*** Opening SOURCE INFORMATION ***

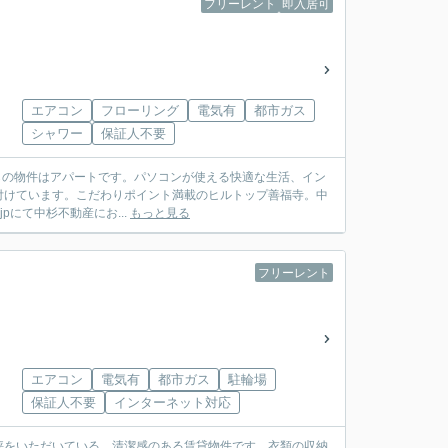
フリーレント
即入居可
エアコン
フローリング
電気有
都市ガス
シャワー
保証人不要
らの物件はアパートです。パソコンが使える快適な生活、イン
付けています。こだわりポイント満載のヒルトップ善福寺。中
jpにて中杉不動産にお...
もっと見る
フリーレント
エアコン
電気有
都市ガス
駐輪場
保証人不要
インターネット対応
評をいただいている、清潔感のある賃貸物件です。衣類の収納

*** Closing SOURCE INFORMATION ***

* YOUR ASSIGNMENT: Images are to be omitted; repeat the remaining data above exactly.

* ANSWER SECTION:
フリーレント
即入居可
エアコン
フローリング
電気有
都市ガス
シャワー
保証人不要
らの物件はアパートです。パソコンが使える快適な生活、イン
付けています。こだわりポイント満載のヒルトップ善福寺。中
jpにて中杉不動産にお...
もっと見る
フリーレント
エアコン
電気有
都市ガス
駐輪場
保証人不要
インターネット対応
評をいただいている、清潔感のある賃貸物件です。衣類の収納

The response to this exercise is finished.